# Data listing:
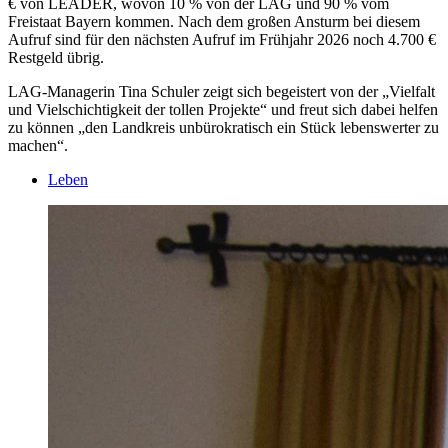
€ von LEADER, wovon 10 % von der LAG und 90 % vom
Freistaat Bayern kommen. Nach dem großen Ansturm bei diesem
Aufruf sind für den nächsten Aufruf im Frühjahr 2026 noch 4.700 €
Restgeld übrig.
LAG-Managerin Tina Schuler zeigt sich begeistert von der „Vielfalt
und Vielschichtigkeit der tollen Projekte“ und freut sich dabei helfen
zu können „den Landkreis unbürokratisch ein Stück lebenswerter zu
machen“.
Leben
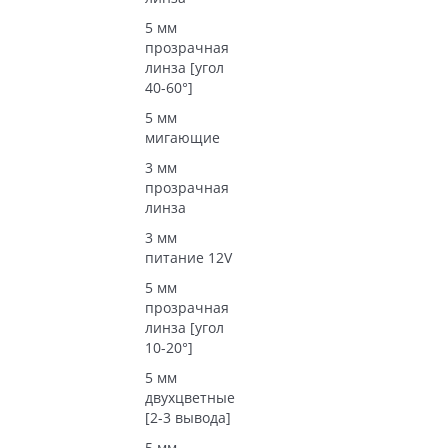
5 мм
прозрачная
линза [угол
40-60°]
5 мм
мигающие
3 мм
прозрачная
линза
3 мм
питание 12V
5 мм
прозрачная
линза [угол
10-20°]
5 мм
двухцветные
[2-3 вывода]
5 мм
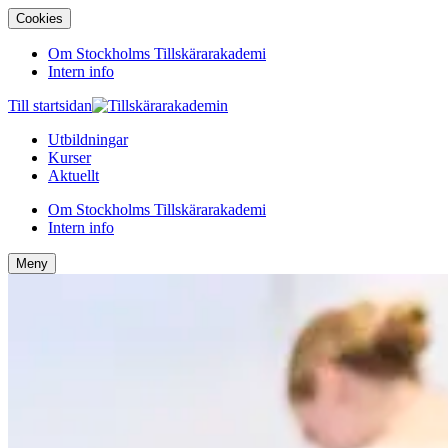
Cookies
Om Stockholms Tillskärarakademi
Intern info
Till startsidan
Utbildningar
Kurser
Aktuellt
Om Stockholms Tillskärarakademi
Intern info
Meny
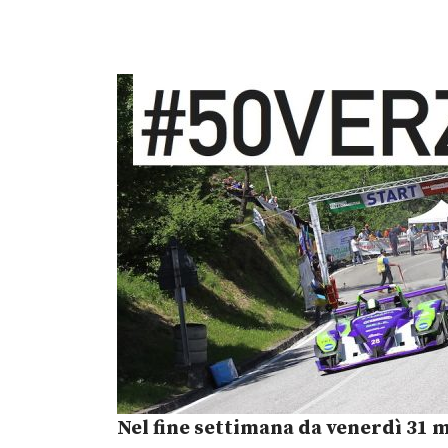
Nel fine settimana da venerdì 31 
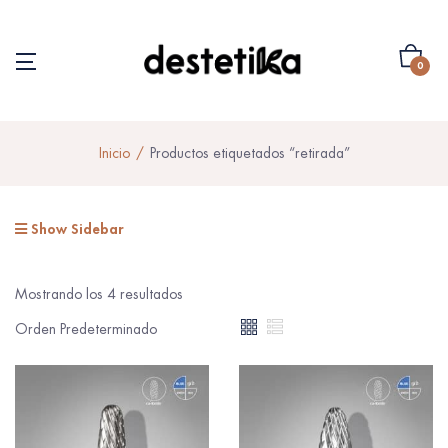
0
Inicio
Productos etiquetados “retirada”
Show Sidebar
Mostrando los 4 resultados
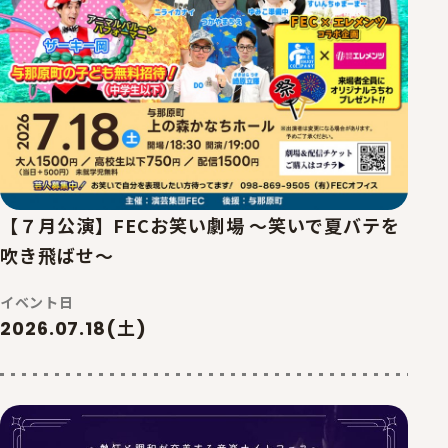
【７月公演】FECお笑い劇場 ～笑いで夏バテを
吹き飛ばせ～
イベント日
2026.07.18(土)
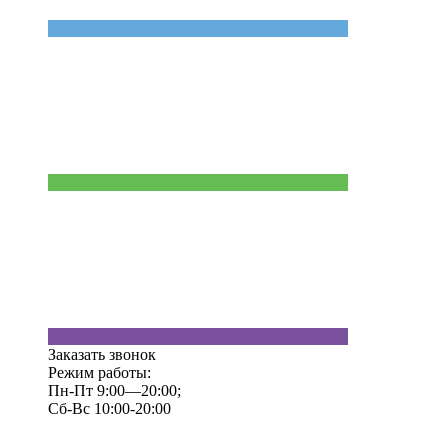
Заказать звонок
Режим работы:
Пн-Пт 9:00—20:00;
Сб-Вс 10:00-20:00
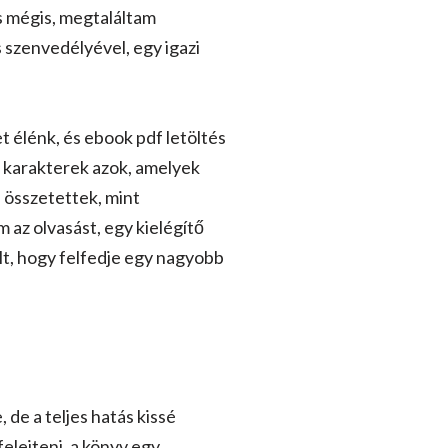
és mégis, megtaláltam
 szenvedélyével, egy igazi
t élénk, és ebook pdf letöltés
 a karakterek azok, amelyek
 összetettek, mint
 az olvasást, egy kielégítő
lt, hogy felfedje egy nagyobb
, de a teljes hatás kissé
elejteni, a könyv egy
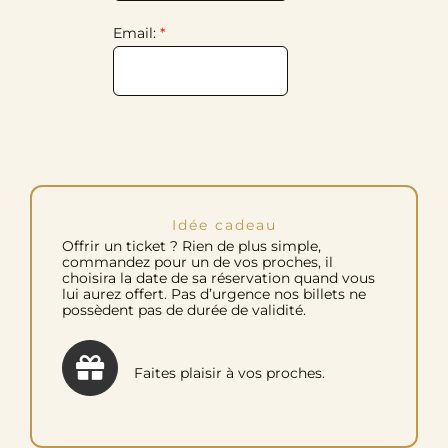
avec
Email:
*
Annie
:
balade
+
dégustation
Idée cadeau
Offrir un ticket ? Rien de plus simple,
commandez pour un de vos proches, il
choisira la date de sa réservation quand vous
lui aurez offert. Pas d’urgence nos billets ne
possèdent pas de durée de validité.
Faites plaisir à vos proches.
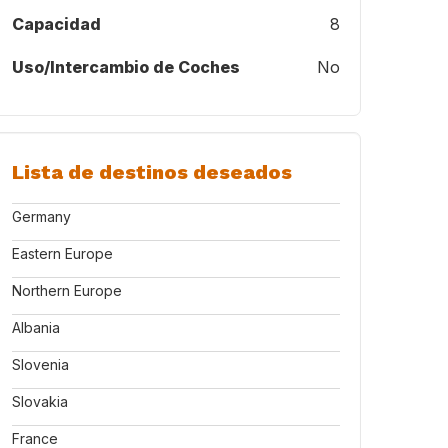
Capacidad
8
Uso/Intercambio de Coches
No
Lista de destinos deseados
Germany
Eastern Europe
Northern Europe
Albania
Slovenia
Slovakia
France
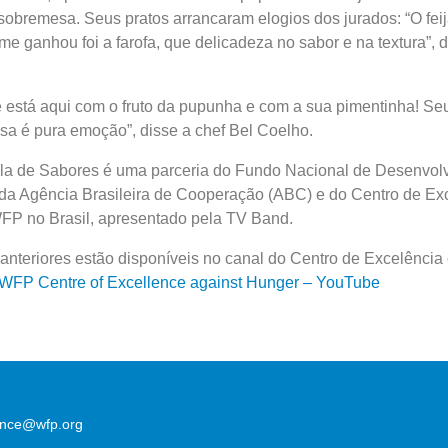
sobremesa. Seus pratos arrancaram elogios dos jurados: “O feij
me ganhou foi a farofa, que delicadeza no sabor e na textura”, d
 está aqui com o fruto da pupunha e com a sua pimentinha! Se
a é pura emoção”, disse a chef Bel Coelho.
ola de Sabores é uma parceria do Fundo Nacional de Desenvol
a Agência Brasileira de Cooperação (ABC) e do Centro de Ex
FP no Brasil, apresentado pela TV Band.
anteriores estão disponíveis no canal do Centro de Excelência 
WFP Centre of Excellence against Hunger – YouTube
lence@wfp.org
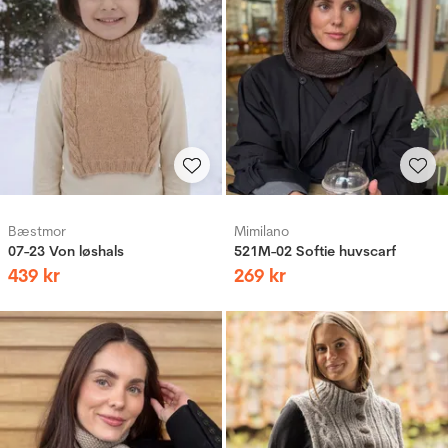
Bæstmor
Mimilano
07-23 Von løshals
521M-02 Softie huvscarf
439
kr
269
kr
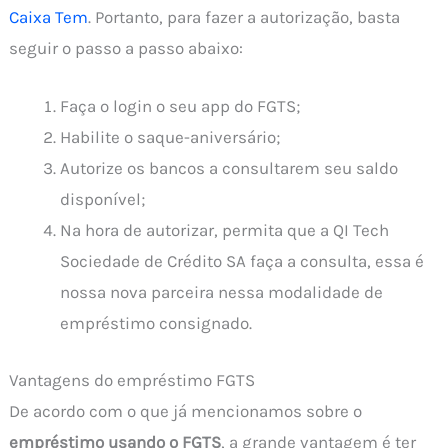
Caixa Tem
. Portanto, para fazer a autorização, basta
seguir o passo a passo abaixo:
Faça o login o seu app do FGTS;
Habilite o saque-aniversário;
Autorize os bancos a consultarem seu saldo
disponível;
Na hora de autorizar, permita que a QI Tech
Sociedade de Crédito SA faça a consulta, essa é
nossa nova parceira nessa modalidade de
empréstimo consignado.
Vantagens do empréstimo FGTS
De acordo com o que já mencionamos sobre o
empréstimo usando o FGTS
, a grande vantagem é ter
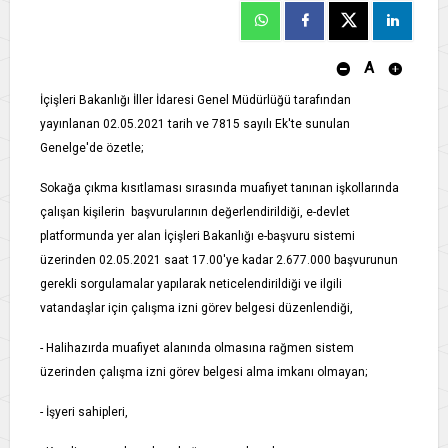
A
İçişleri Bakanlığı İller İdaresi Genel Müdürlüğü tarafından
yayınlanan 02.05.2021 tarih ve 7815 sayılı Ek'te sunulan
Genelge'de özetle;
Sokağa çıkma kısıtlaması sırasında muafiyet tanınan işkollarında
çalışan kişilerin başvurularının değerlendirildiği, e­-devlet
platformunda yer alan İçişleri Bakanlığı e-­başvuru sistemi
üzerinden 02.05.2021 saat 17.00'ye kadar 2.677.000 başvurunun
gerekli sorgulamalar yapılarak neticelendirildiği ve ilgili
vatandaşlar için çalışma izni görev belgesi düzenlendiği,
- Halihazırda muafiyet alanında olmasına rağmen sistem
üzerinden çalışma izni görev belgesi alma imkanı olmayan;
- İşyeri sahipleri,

# What you will do:
Gather all lines from the records above in which "görev" appears.

# Answer box:
vatandaşlar için çalışma izni görev belgesi düzenlendiği,
üzerinden çalışma izni görev belgesi alma imkanı olmayan;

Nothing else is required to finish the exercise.